Menkes disease is an X-linked multisystemic lethal disorder of copper metabolism. Patients usually exhibit a severe clinical course, with death in early childhood, but variable forms exist and occipital horn syndrome (OHS) is the mildest form. Menkes syndrome patients fail to absorb copper from the gastrointestinal tract in quantities adequate for meeting nutritional needs.
It is characterized by progressive cerebral degeneration with psychomotor deterioration, seizures, and connective tissue alteration with hair abnormalities.
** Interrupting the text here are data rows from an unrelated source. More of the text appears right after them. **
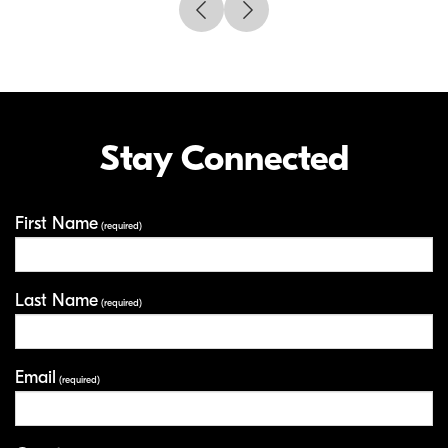
Stay Connected
First Name
Your Information
(required)
Last Name
(required)
Email
(required)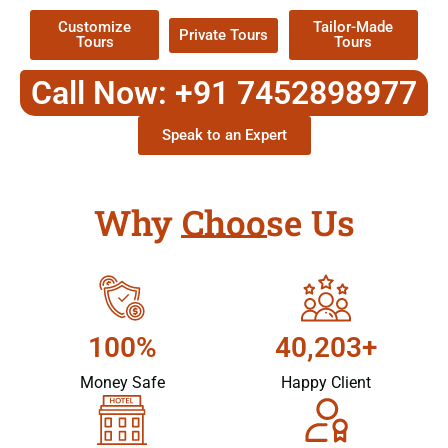
Customize
Tailor-Made
Private Tours
Tours
Tours
Call Now: +91 7452898977
Speak to an Expert
Why Choose Us
100%
40,203+
Money Safe
Happy Client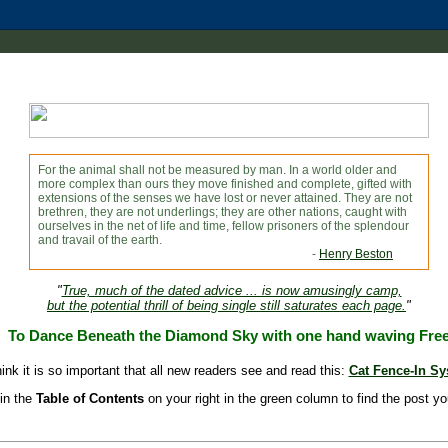
For the animal shall not be measured by man. In a world older and
more complex than ours they move finished and complete, gifted with
extensions of the senses we have lost or never attained. They are not
brethren, they are not underlings; they are other nations, caught with
ourselves in the net of life and time, fellow prisoners of the splendour
and travail of the earth.
-
Henry Beston
"
True, much of the dated advice ... is now amusingly camp,
but the potential thrill of being single still saturates each page.
"
To Dance Beneath the Diamond Sky with one hand waving Fre
hink it is so important that all new readers see and read this:
Cat Fence-In S
in the
Table of Contents
on your right in the green column to find the post yo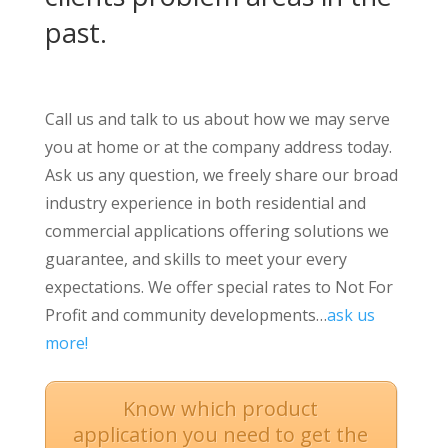
past.
Call us and talk to us about how we may serve
you at home or at the company address today.
Ask us any question, we freely share our broad
industry experience in both residential and
commercial applications offering solutions we
guarantee, and skills to meet your every
expectations. We offer special rates to Not For
Profit and community developments…
ask us
more!
Know which product
application you need to get the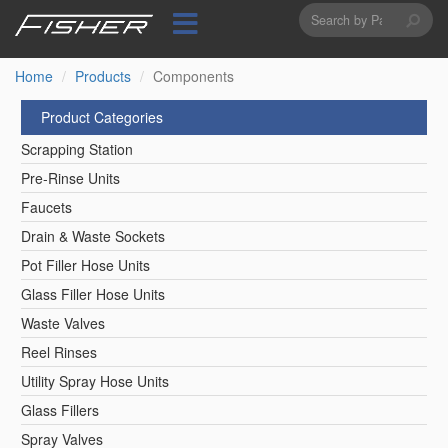
Search
Skip
to
form
Search
main
content
Home
Products
Components
Product Categories
Scrapping Station
Pre-Rinse Units
Faucets
Drain & Waste Sockets
Pot Filler Hose Units
Glass Filler Hose Units
Waste Valves
Reel Rinses
Utility Spray Hose Units
Glass Fillers
Spray Valves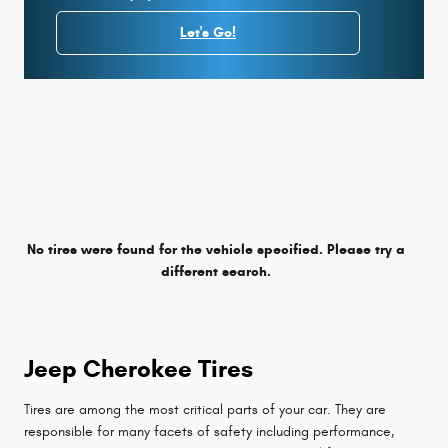
Let's Go!
No tires were found for the vehicle specified. Please try a
different search.
Jeep Cherokee Tires
Tires are among the most critical parts of your car. They are
responsible for many facets of safety including performance,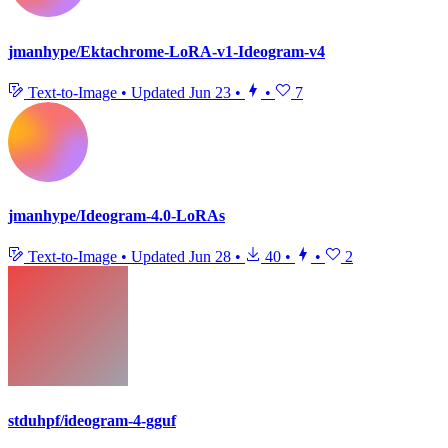
jmanhype/Ektachrome-LoRA-v1-Ideogram-v4
Text-to-Image
•
Updated
Jun 23
•
•
7
jmanhype/Ideogram-4.0-LoRAs
Text-to-Image
•
Updated
Jun 28
•
40
•
•
2
stduhpf/ideogram-4-gguf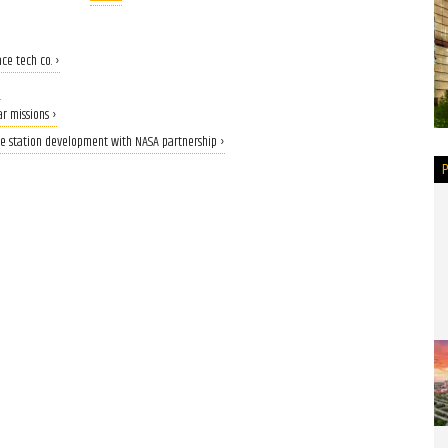
ce tech co. ›
›
r missions ›
ce station development with NASA partnership ›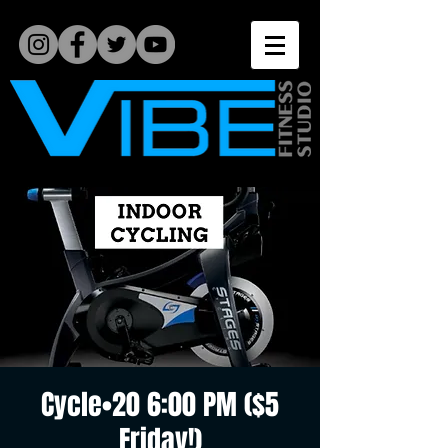
Cycle•20 6:00 PM ($5
Friday!)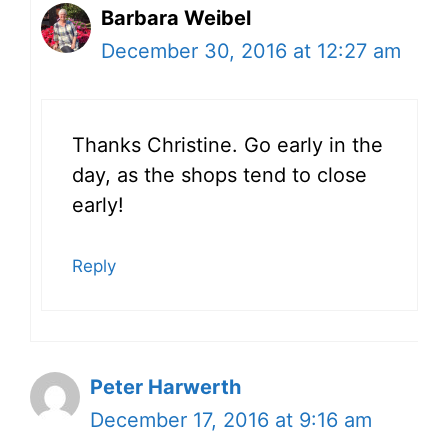
Barbara Weibel
December 30, 2016 at 12:27 am
Thanks Christine. Go early in the
day, as the shops tend to close
early!
Reply
Peter Harwerth
December 17, 2016 at 9:16 am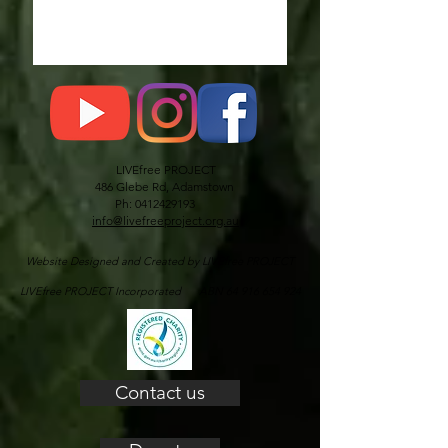
LIVEfree PROJECT
486 Glebe Rd, Adamstown
Ph: 0412429193
info@livefreeproject.org.au
Website Designed and Created by LIVEfree PROJECT
LIVEfree PROJECT Incorporated ABN 64 916 654 924
Contact us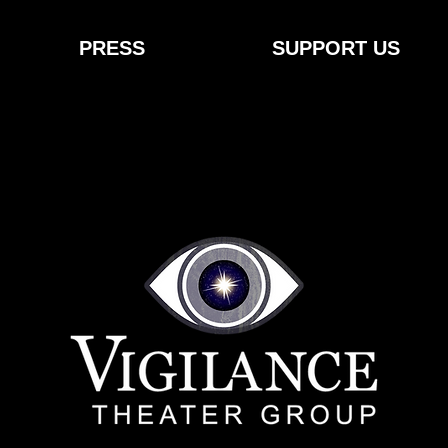
PRESS
SUPPORT US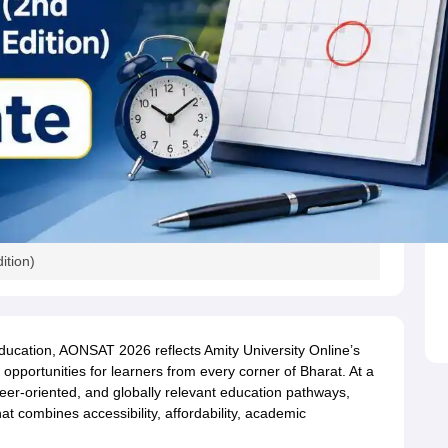
ition)
ducation, AONSAT 2026 reflects Amity University Online’s
opportunities for learners from every corner of Bharat. At a
reer-oriented, and globally relevant education pathways,
t combines accessibility, affordability, academic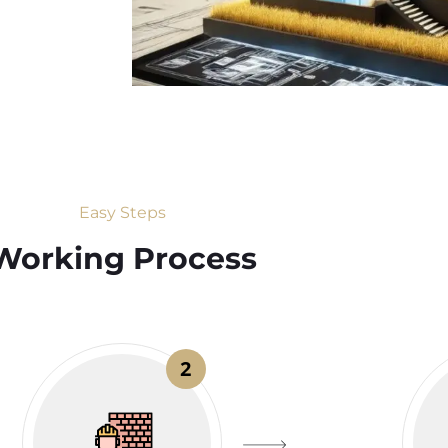
Easy Steps
Working Process​
2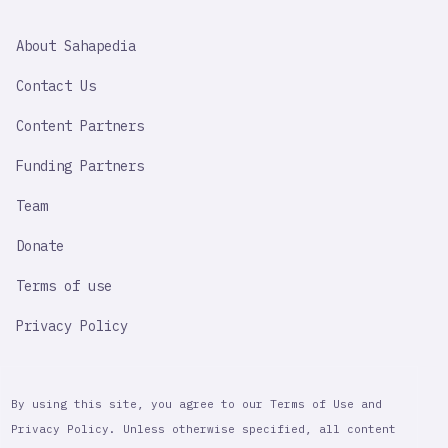
SAHAPEDIA
About Sahapedia
IMPORTANT
LINK
Contact Us
Content Partners
Funding Partners
Team
Donate
Terms of use
Privacy Policy
By using this site, you agree to our Terms of Use and
Privacy Policy. Unless otherwise specified, all content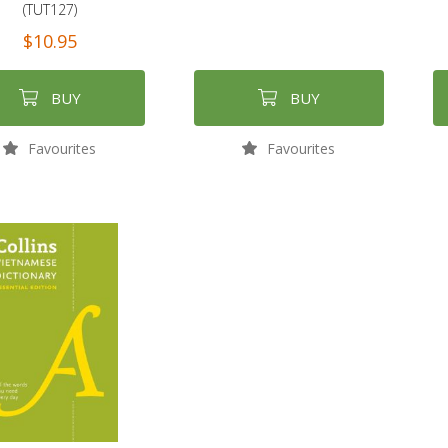
(TUT127)
$10.95
BUY
BUY
Favourites
Favourites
The history of Menkes disease (MD) dates back to as early as 1937 when Australian veterinary scientists recognized an association between copper deficiency and a demyelinating disease of the brain in the offspring of sheep grazing in copper-deficient pastures.
Researchers in the 1960s observing defective wool in affected sheep turned to the Australian Wool Research Laboratories to establish a link between a copper-deficient diet and defective hair formation. The disorder was first described by John Hans Menkes in 1962. He was an Austrian-American pediatric neurologist and author of fictional novels and plays. He identified two inherited diseases: maple syrup urine disease which is a defect in amino acid metabolism, and a defect in copper transport which bears his name.
Danks, a physician, identified Menkes syndrome as a human example of abnormal neurodevelopment due to copper deficiency. Danks’s discovery was based on his recognition that the unusual hair of infants with Menkes syndrome appeared similar in texture to the brittle wool of sheep raised on copper-deficient soil in Australia. He measured serum copper in seven Menkes syndrome patients and found low concentrations in all cases.
O’Brien and Sampson coined the term “kinky hair disease” and performed biochemical studies on frozen brain tissues of two siblings, which demonstrated a reduction in docosahexaenoic acid, the most highly unsaturated fatty acid in brain.